» **Exercise instructions**
Without including any images, repeat the listing below exactly.
---------- Records for the exercise ----------
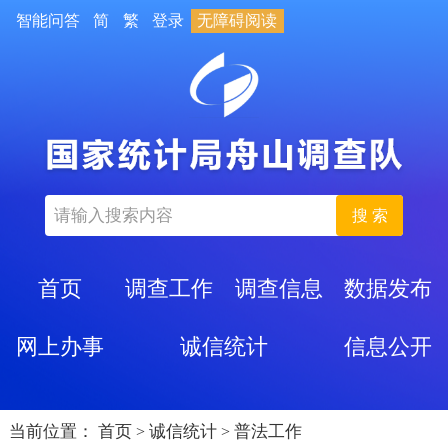
智能问答
简
繁
登录
无障碍阅读
搜 索
首页
调查工作
调查信息
数据发布
网上办事
诚信统计
信息公开
当前位置：
首页
诚信统计
普法工作
>
>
----------
» **Exercise solution**
智能问答
简
繁
登录
无障碍阅读
搜 索
首页
调查工作
调查信息
数据发布
网上办事
诚信统计
信息公开
当前位置：
首页
诚信统计
普法工作
>
>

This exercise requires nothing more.